Se vincesse, la già debole domanda interna dell’Eurozona potrebbe subire un colpo maggiore, soprattutto se i dazi penalizzerebbero le sue esportazioni verso gli Stati Uniti il prossimo anno.
La Bce si trova di fronte a scelte difficili sui tassi di interesse
Sotto Lagarde, ha lottato con l'inflazione. A ottobre hanno compiuto una mossa coraggiosa: tagli consecutivi dei tassi per la prima volta in 13 anni. Si è trattato di una serie di tagli, tutti progettati per contrastare la riduzione dei rischi di inflazione e le cupe prospettive economiche.
L'inflazione è stata rivista al ribasso all'1,7% a settembre, ben al di sotto dell'obiettivo del 2% della BCE e in forte calo rispetto al 2,2% registrato ad agosto. Mario Centeno, capo della banca centrale portoghese, ha dichiarato: “La verità è che l’inflazione a settembre è stata molto bassa, molto inferiore a quanto ci aspettavamo”.
E pur vedendo un certo margine per un cauto ottimismo, Centeno ha lasciato la porta aperta per un taglio maggiore dei tassi. “Dopodiché, dobbiamo esaminare i dati in arrivo”, ha affermato, suggerendo che un taglio di 50 punti base potrebbe essere sul tavolo a dicembre se i dati lo confermeranno.
Il membro olandese del Consiglio direttivo della BCE Klaas Knot condivide questo punto di vista. “Un taglio dei tassi di interesse di mezzo punto non può essere escluso”, ha detto, anche se ha aggiunto che ciò dipenderà dai dati che indicano una flessione.
Knot ha addirittura suggerito che la BCE potrebbe essere vicina a raggiungere il suo obiettivo del 2% l’anno prossimo, ma i dati dovrebbero confermarlo a dicembre. Ha descritto lo scenario come quello in cui la BCE potrebbe “togliere gradualmente il piede dal freno” e avvicinarsi ad un tasso neutrale senza stimolare o rallentare l'economia.

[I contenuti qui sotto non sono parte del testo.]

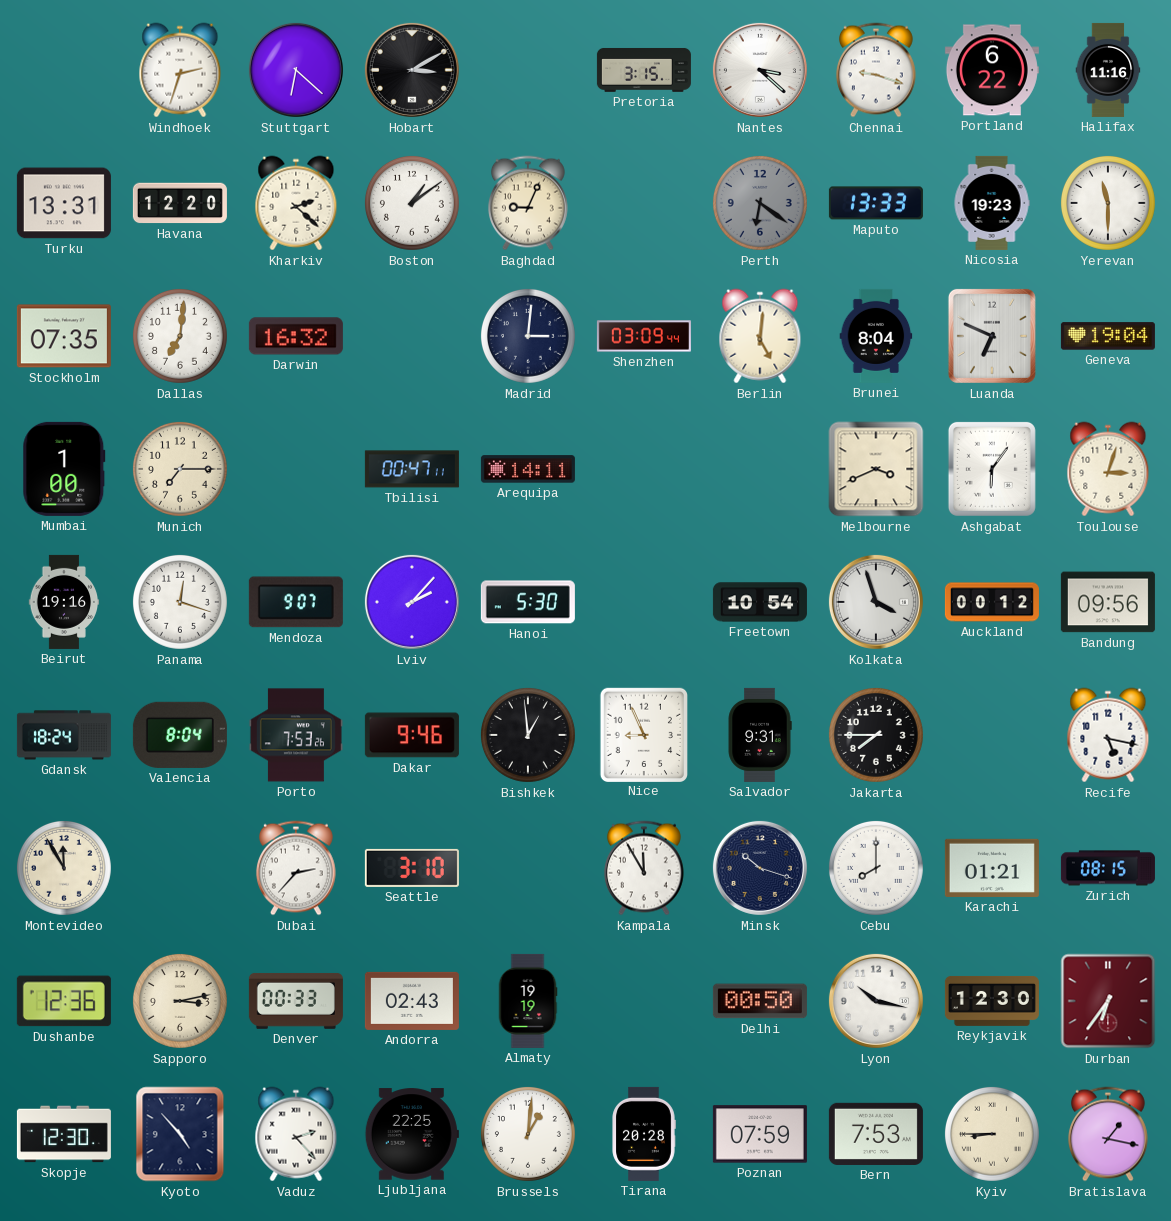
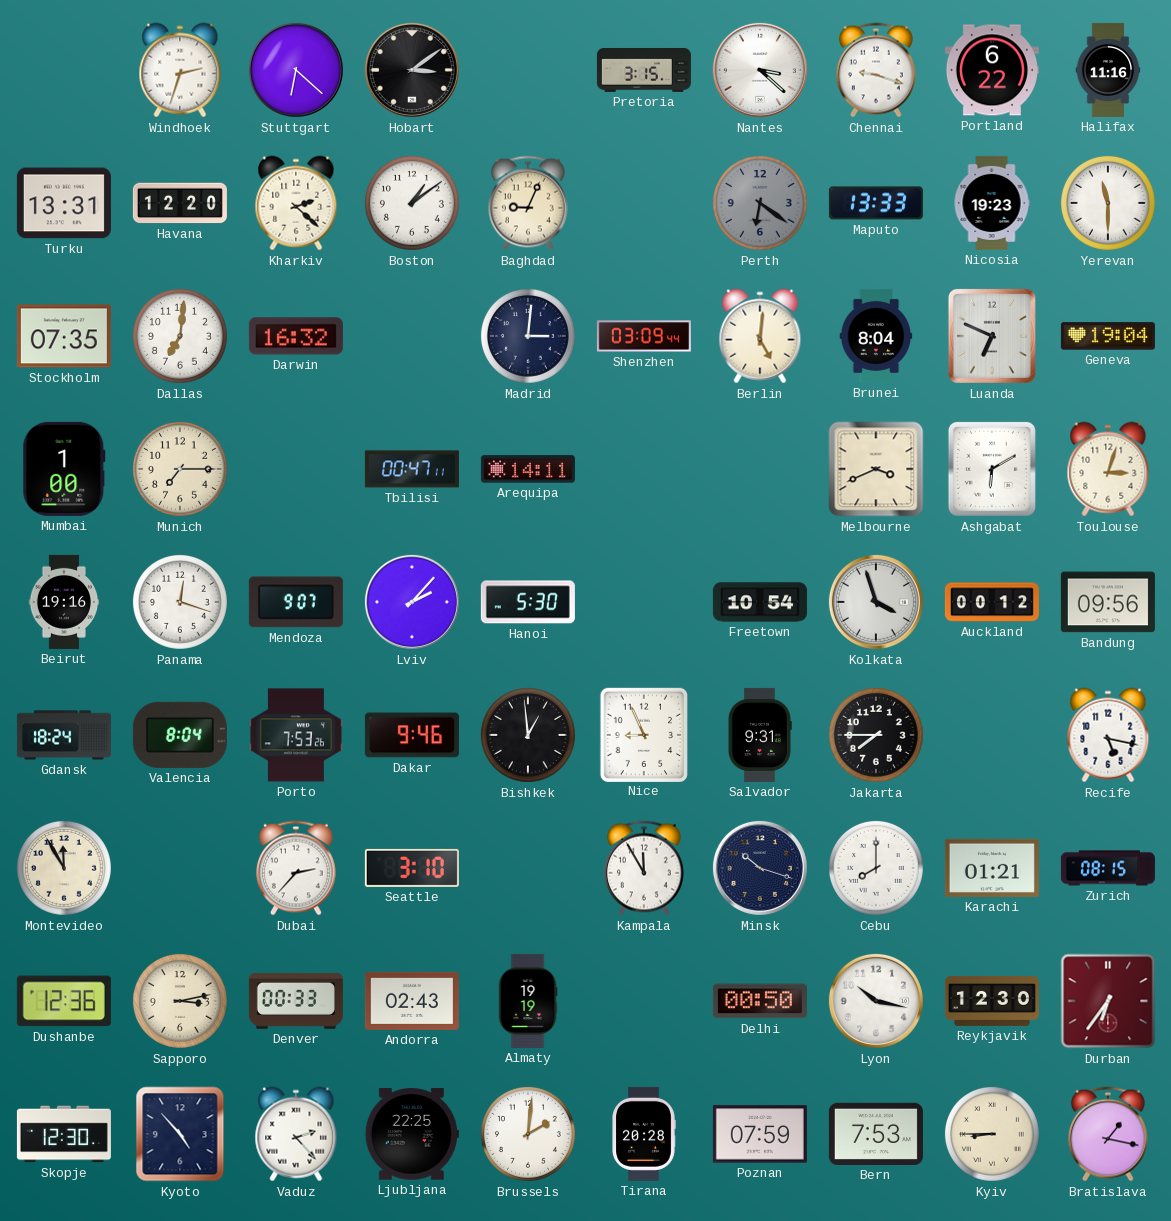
Hobart: 3:10 -> 3:09
Ashgabat: 6:06 -> 6:10
Brussels: 1:01 -> 2:01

Opinioni divise sulla via da seguire
Il consiglio della BCE, però, non è della stessa melodia. Alcuni membri sono assolutamente contrari a un taglio drastico, considerandolo una mossa rischiosa in questi “tempi incerti”. Knot ha descritto il loro approccio attuale come "incontro per incontro e dipendente dai dati", che a suo avviso è stato utile.
Ha criticato le aspettative del mercato, definendole “troppo entusiaste” dopo che i deboli numeri del PMI e dei consumi hanno portato a parlare di tagli dei tassi.
Con un eufemismo in stile Amsterdam, ha riassunto le prospettive dell’Eurozona come “non così negative come alcuni vorrebbero far credere, ma sicuramente non sono eccezionali”. Ma ha avvertito che l’economia ha bisogno di vedere i prezzi dei servizi e la crescita dei salari rallentare per raggiungere tale obiettivo in modo sostenibile.
Sul fronte politico, Knot ha affermato: “Le restrizioni politiche potrebbero essere ridotte più rapidamente se i dati in arrivo indicassero un’accelerazione sostenuta nella disinflazione o un deficit materiale nella ripresa economica”.
Gediminas Šimkus, membro lituano del Consiglio direttivo della BCE, ha un atteggiamento cauto nei confronti dei grandi tagli. “Ci stiamo muovendo verso la direzione di un allentamento della politica monetaria”, ha affermato.
Interrogato sulle aspettative del mercato, ha ammesso il suo disagio, definendo la spinta per i grandi tagli “non fondata a meno che non vediamo qualcosa di inaspettato e negativo nei dati”.
Joachim Nagel, capo della Bundesbank tedesca, condivide le riserve di Šimkus sulla previsione dei futuri tagli. "Viviamo in un ambiente molto incerto, quindi dobbiamo aspettare i nuovi dati e poi decidere", ha detto.
Questa incertezza si riflette in tutta la BCE, poiché tre alti funzionari hanno trascorso la scorsa settimana a raffreddare le speculazioni di mercato. Hanno sottolineato che la BCE si attiene al suo approccio cauto e basato sui dati in vista della cruciale riunione di dicembre.